* _TASK GOAL_:
Write out the data exactly as given, dropping every picture.

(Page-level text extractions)
↓↓↓
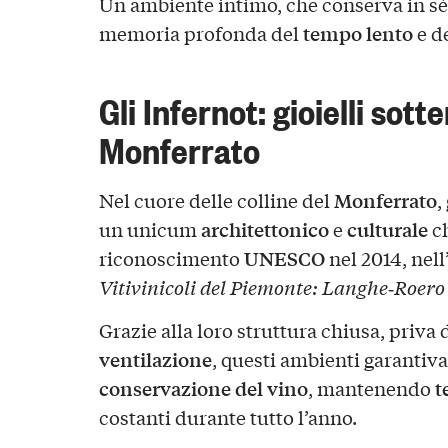
Un ambiente intimo, che conserva in sé il
tempo lento
memoria profonda del
e d
Gli Infernot: gioielli sott
Monferrato
Monferrato
Nel cuore delle colline del
,
architettonico
culturale
un unicum
e
ch
UNESCO
riconoscimento
nel 2014, nell
Vitivinicoli del Piemonte: Langhe‑Roero
Grazie alla loro struttura chiusa, priva 
ventilazione
, questi ambienti garantiva
conservazione del vino
t
, mantenendo
costanti durante tutto l’anno.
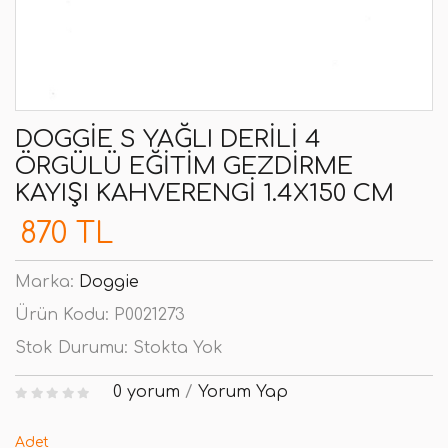
DOGGIE S YAĞLI DERILI 4
ÖRGÜLÜ EĞITIM GEZDIRME
KAYIŞI KAHVERENGI 1.4X150 CM
870 TL
Marka:
Doggie
Ürün Kodu:
P0021273
Stok Durumu:
Stokta Yok
0 yorum
/
Yorum Yap
Adet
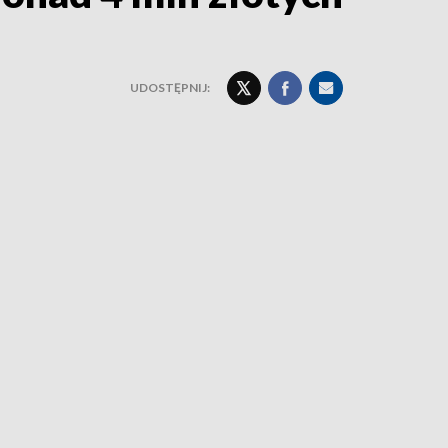
UDOSTĘPNIJ:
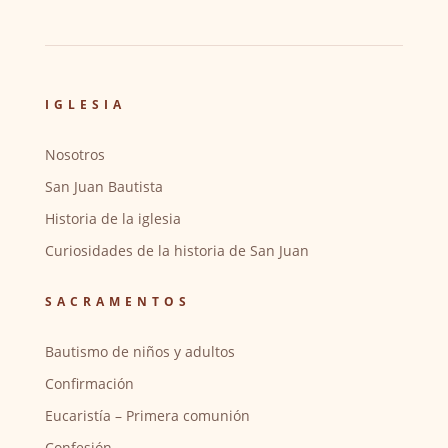
IGLESIA
Nosotros
San Juan Bautista
Historia de la iglesia
Curiosidades de la historia de San Juan
SACRAMENTOS
Bautismo de niños y adultos
Confirmación
Eucaristía – Primera comunión
Confesión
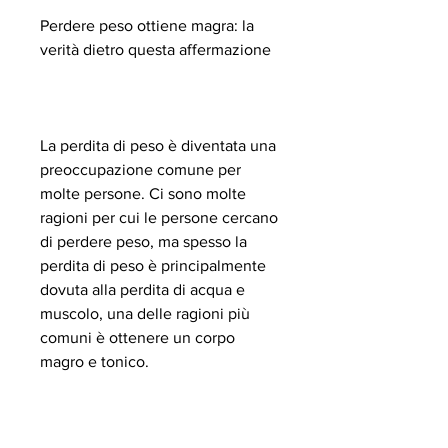
Perdere peso ottiene magra: la 
verità dietro questa affermazione
La perdita di peso è diventata una 
preoccupazione comune per 
molte persone. Ci sono molte 
ragioni per cui le persone cercano 
di perdere peso, ma spesso la 
perdita di peso è principalmente 
dovuta alla perdita di acqua e 
muscolo, una delle ragioni più 
comuni è ottenere un corpo 
magro e tonico.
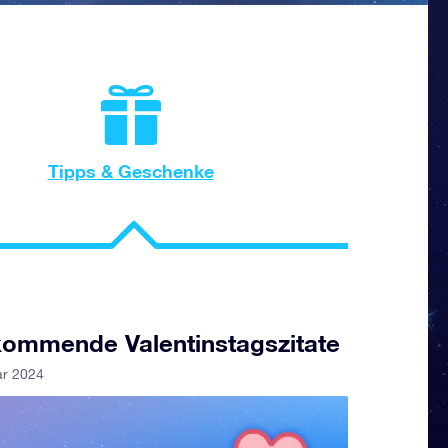
Tipps & Geschenke
kommende Valentinstagszitate
ar 2024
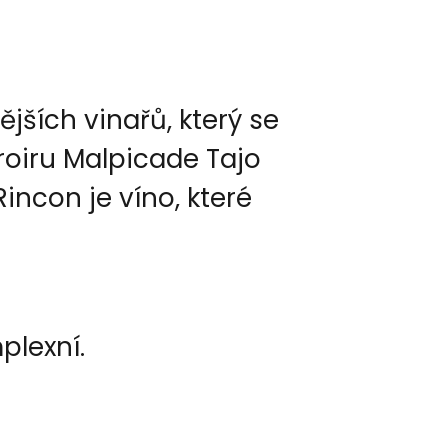
ších vinařů, který se
rroiru Malpicade Tajo
Rincon je víno, které
plexní.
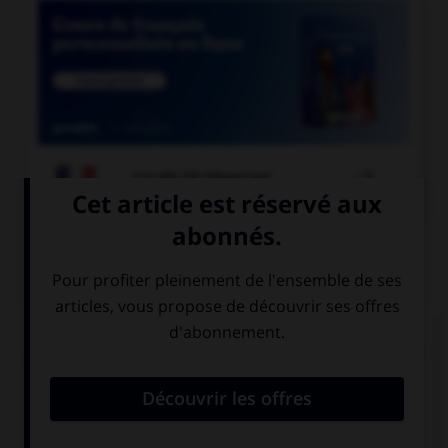

COURS DE FRANÇAIS
QUIZ
Pour les mots « sandwich » ou « match », quel
pluriel faut-il utiliser de préférence en français ?
sandwiches et
sandwichs et
matches
matchs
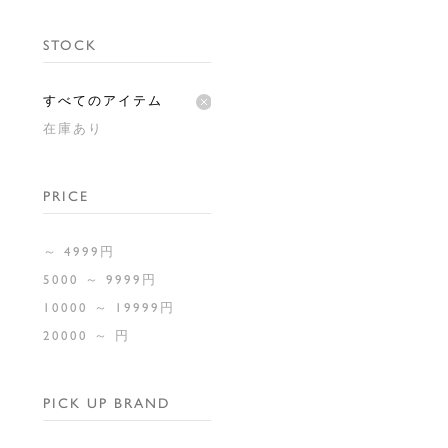
STOCK
すべてのアイテム
在庫あり
PRICE
～ 4999円
5000 ～ 9999円
10000 ～ 19999円
20000 ～ 円
PICK UP BRAND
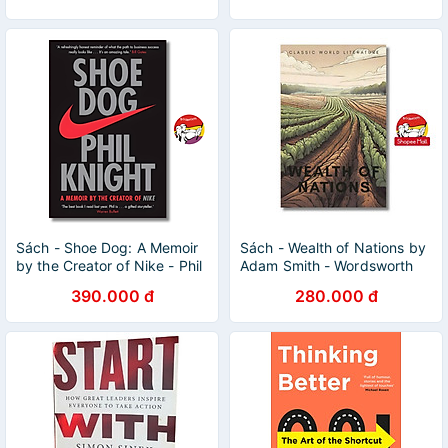
Sách - Shoe Dog: A Memoir
Sách - Wealth of Nations by
by the Creator of Nike - Phil
Adam Smith - Wordsworth
Knight | Business / Memoir /
Classics - Sách tiếng
390.000 đ
280.000 đ
Nonfiction
anh/Economics/Kinh tế, Kinh
doanh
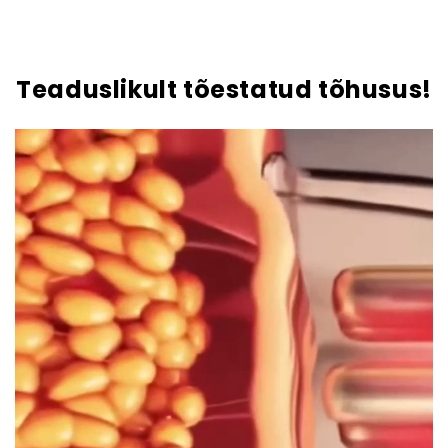
Teaduslikult tõestatud tõhusus!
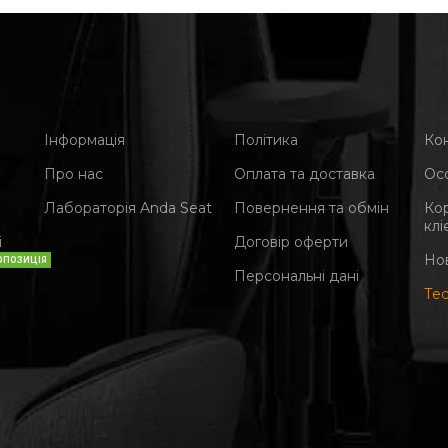
Інформація
Політика
Ко
Про нас
Оплата та доставка
Ос
Лабораторія Anda Seat
Повернення та обмін
Ко
клі
і
Договір оферти
Но
ОПОЗИЦІЯ
Персональні дані
Те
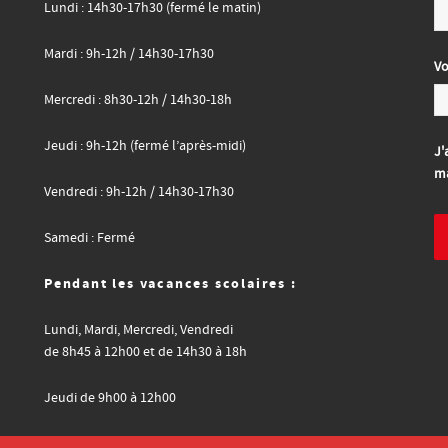
Lundi : 14h30-17h30 (fermé le matin)
Mardi : 9h-12h / 14h30-17h30
Vo
Mercredi : 8h30-12h / 14h30-18h
Jeudi : 9h-12h (fermé l’après-midi)
J'
ma
Vendredi : 9h-12h / 14h30-17h30
Samedi : Fermé
Pendant les vacances scolaires :
Lundi, Mardi, Mercredi, Vendredi
de 8h45 à 12h00 et de 14h30 à 18h
Jeudi de 9h00 à 12h00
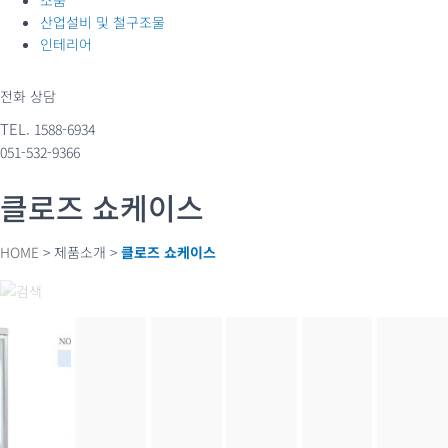
소품
산업설비 및 철구조물
인테리어
전화 상담
TEL.
1588-6934
051-532-9366
클로즈 쇼케이스
HOME
> 제품소개 >
클로즈 쇼케이스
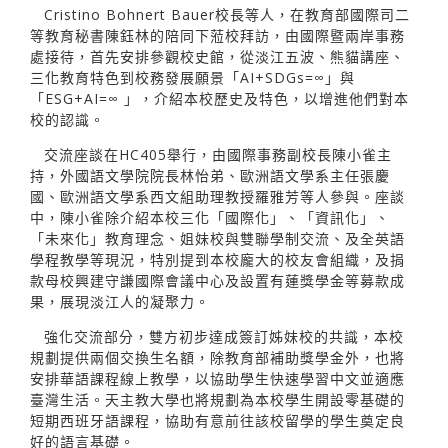
Cristino Bohnert Bauer校長等人，在教育部國際司二
等教育秘書陳鈺林的陪同下蒞校拜訪，由國際暨兩岸事務
處接待，首先安排參觀校史館，從淡江五波、熊貓講座、
三化教育特色到校務發展願景「AI+SDGs=∞」與
「ESG+AI=∞ 」，介紹本校歷史及特色，以增進他們對本
校的認識。
交流座談在HC405舉行，由國際事務副校長陳小雀主
持，外國語文學院院長林怡弟、歐洲語文學系主任張慶
國、歐洲語文學系西文組助理教授羅雅芳等人參與。座談
中，陳小雀除介紹本校三化「國際化」、「資訊化」、
「未來化」教育理念、姐妹校與雙聯學制交流、及全英語
學程教學等現況，特別提到本校龐大的校友會組織，及捐
款母校興建守謙國際會議中心及設置有蓮獎學金等募款成
果，展現淡江人的凝聚力。
強化交流部分，雙方初步達成簽訂姊妹校的共識，本校
規劃提供兩個交換生名額，除教育部補助獎學金外，也將
安排華語課程線上教學，以協助學生快速學習中文並適應
臺灣生活。天主教大學也將規劃為本校學生開設零基礎的
短期西班牙語課程，協助有意前往該校留學的學生奠定良
好的語言基礎。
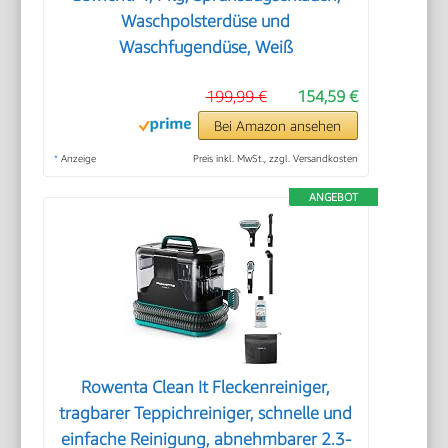
Waschpolsterdüse und
Waschfugendüse, Weiß
199,99 €
154,59 €
Bei Amazon ansehen
*
Anzeige
Preis inkl. MwSt., zzgl. Versandkosten
ANGEBOT
Rowenta Clean It Fleckenreiniger,
tragbarer Teppichreiniger, schnelle und
einfache Reinigung, abnehmbarer 2.3-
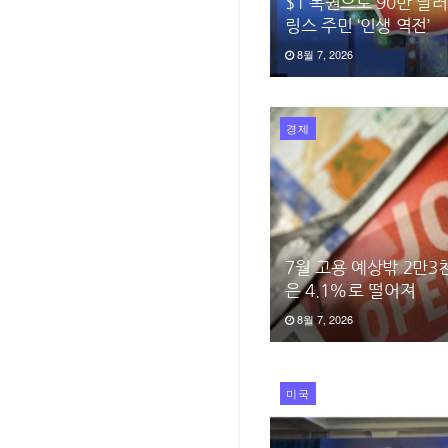
$1 복권으로 90만 달
링스 주민 ‘인생 역전’
8월 7, 2026
경제
7월 고용 예상밖 2만
은 4.1%로 떨어져
8월 7, 2026
미국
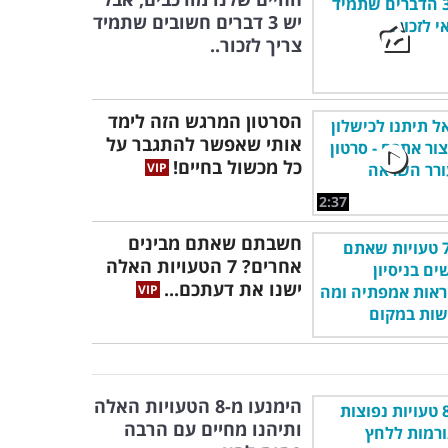
יש 3 דברים חשובים שתמיד
צריך לזכור..
הסרטון המרגש הזה לימד
אותי שאפשר להתגבר על
כל מכשול בחיים!
2:37
חשבתם שאתם מבינים
אחרים? 7 הטעויות האלה
ישנו את דעתכם...
הימנעו מ-8 הטעויות האלה
ותיהנו מחיים עם הרבה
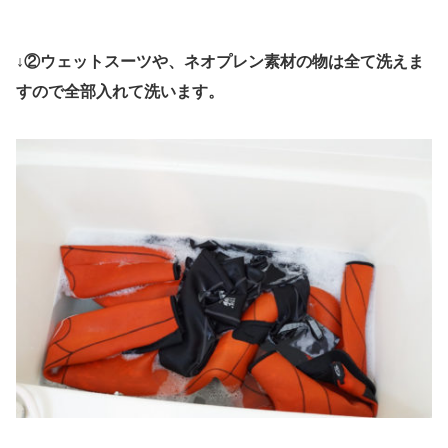
↓②ウェットスーツや、ネオプレン素材の物は全て洗えま
すので全部入れて洗います。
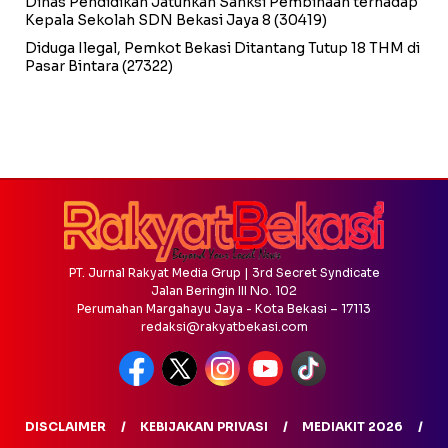
Dinas Pendidikan Jatuhkan Sanksi Pembinaan terhadap
Kepala Sekolah SDN Bekasi Jaya 8
(30419)
Diduga Ilegal, Pemkot Bekasi Ditantang Tutup 18 THM di
Pasar Bintara
(27322)
PT. Jurnal Rakyat Media Grup | 3rd Secret Syndicate
Jalan Beringin III No. 102
Perumahan Margahayu Jaya - Kota Bekasi – 17113
redaksi@rakyatbekasi.com
DISCLAIMER
KEBIJAKAN PRIVASI
MEDIAKIT 2026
↑↑↑
* _RESULT OF THIS EXERCISE_:
Un ambiente intimo, che conserva in sé il
tempo lento
memoria profonda del
e d
Gli Infernot: gioielli sott
Monferrato
Monferrato
Nel cuore delle colline del
,
architettonico
culturale
un unicum
e
ch
UNESCO
riconoscimento
nel 2014, nell
Vitivinicoli del Piemonte: Langhe‑Roero
Grazie alla loro struttura chiusa, priva 
ventilazione
, questi ambienti garantiva
conservazione del vino
t
, mantenendo
costanti durante tutto l’anno.
DOGGIE S YAĞLI DERILI 4
ÖRGÜLÜ EĞITIM GEZDIRME
KAYIŞI KAHVERENGI 1.4X150 CM
870 TL
Marka:
Doggie
Ürün Kodu:
P0021273
Stok Durumu:
Stokta Yok
0 yorum
/
Yorum Yap
Adet
UDOSTĘPNIJ:
IGLESIA
Nosotros
San Juan Bautista
Historia de la iglesia
Curiosidades de la historia de San Juan
SACRAMENTOS
Bautismo de niños y adultos
Confirmación
Eucaristía – Primera comunión
Confesión
Perdere peso ottiene magra: la 
verità dietro questa affermazione
La perdita di peso è diventata una 
preoccupazione comune per 
molte persone. Ci sono molte 
ragioni per cui le persone cercano 
di perdere peso, ma spesso la 
perdita di peso è principalmente 
dovuta alla perdita di acqua e 
muscolo, una delle ragioni più 
comuni è ottenere un corpo 
magro e tonico.
Tipps & Geschenke
kommende Valentinstagszitate
ar 2024
ších vinařů, který se
rroiru Malpicade Tajo
Rincon je víno, které
plexní.

COURS DE FRANÇAIS
QUIZ
Pour les mots « sandwich » ou « match », quel
pluriel faut-il utiliser de préférence en français ?
sandwiches et
sandwichs et
matches
matchs
STOCK
すべてのアイテム
在庫あり
PRICE
～ 4999円
5000 ～ 9999円
10000 ～ 19999円
20000 ～ 円
PICK UP BRAND
Sách - Shoe Dog: A Memoir
Sách - Wealth of Nations by
by the Creator of Nike - Phil
Adam Smith - Wordsworth
Knight | Business / Memoir /
Classics - Sách tiếng
390.000 đ
280.000 đ
Nonfiction
anh/Economics/Kinh tế, Kinh
doanh
Teaduslikult tõestatud tõhusus!
Інформація
Політика
Ко
Про нас
Оплата та доставка
Ос
Лабораторія Anda Seat
Повернення та обмін
Ко
клі
і
Договір оферти
Но
ОПОЗИЦІЯ
Персональні дані
Те
Lundi : 14h30-17h30 (fermé le matin)
Mardi : 9h-12h / 14h30-17h30
Vo
Mercredi : 8h30-12h / 14h30-18h
Jeudi : 9h-12h (fermé l’après-midi)
J'
ma
Vendredi : 9h-12h / 14h30-17h30
Samedi : Fermé
Pendant les vacances scolaires :
Lundi, Mardi, Mercredi, Vendredi
de 8h45 à 12h00 et de 14h30 à 18h
Jeudi de 9h00 à 12h00
소품
산업설비 및 철구조물
인테리어
전화 상담
TEL.
1588-6934
051-532-9366
클로즈 쇼케이스
HOME
> 제품소개 >
클로즈 쇼케이스
Cristino Bohnert Bauer校長等人，在教育部國際司二
等教育秘書陳鈺林的陪同下蒞校拜訪，由國際暨兩岸事務
處接待，首先安排參觀校史館，從淡江五波、熊貓講座、
三化教育特色到校務發展願景「AI+SDGs=∞」與
「ESG+AI=∞ 」，介紹本校歷史及特色，以增進他們對本
校的認識。
交流座談在HC405舉行，由國際事務副校長陳小雀主
持，外國語文學院院長林怡弟、歐洲語文學系主任張慶
國、歐洲語文學系西文組助理教授羅雅芳等人參與。座談
中，陳小雀除介紹本校三化「國際化」、「資訊化」、
「未來化」教育理念、姐妹校與雙聯學制交流、及全英語
學程教學等現況，特別提到本校龐大的校友會組織，及捐
款母校興建守謙國際會議中心及設置有蓮獎學金等募款成
果，展現淡江人的凝聚力。
強化交流部分，雙方初步達成簽訂姊妹校的共識，本校
規劃提供兩個交換生名額，除教育部補助獎學金外，也將
安排華語課程線上教學，以協助學生快速學習中文並適應
臺灣生活。天主教大學也將規劃為本校學生開設零基礎的
短期西班牙語課程，協助有意前往該校留學的學生奠定良
好的語言基礎。
Waschpolsterdüse und
Waschfugendüse, Weiß
199,99 €
154,59 €
Bei Amazon ansehen
*
Anzeige
Preis inkl. MwSt., zzgl. Versandkosten
ANGEBOT
Rowenta Clean It Fleckenreiniger,
tragbarer Teppichreiniger, schnelle und
einfache Reinigung, abnehmbarer 2.3-
$1 복권으로 90만 달
링스 주민 ‘인생 역전’
8월 7, 2026
경제
7월 고용 예상밖 2만
은 4.1%로 떨어져
8월 7, 2026
미국
יש 3 דברים חשובים שתמיד
צריך לזכור..
הסרטון המרגש הזה לימד
אותי שאפשר להתגבר על
כל מכשול בחיים!
2:37
חשבתם שאתם מבינים
אחרים? 7 הטעויות האלה
ישנו את דעתכם...
הימנעו מ-8 הטעויות האלה
ותיהנו מחיים עם הרבה
↓②ウェットスーツや、ネオプレン素材の物は全て洗えま
すので全部入れて洗います。
Dinas Pendidikan Jatuhkan Sanksi Pembinaan terhadap
Kepala Sekolah SDN Bekasi Jaya 8
(30419)
Diduga Ilegal, Pemkot Bekasi Ditantang Tutup 18 THM di
Pasar Bintara
(27322)
PT. Jurnal Rakyat Media Grup | 3rd Secret Syndicate
Jalan Beringin III No. 102
Perumahan Margahayu Jaya - Kota Bekasi – 17113
redaksi@rakyatbekasi.com
DISCLAIMER
KEBIJAKAN PRIVASI
MEDIAKIT 2026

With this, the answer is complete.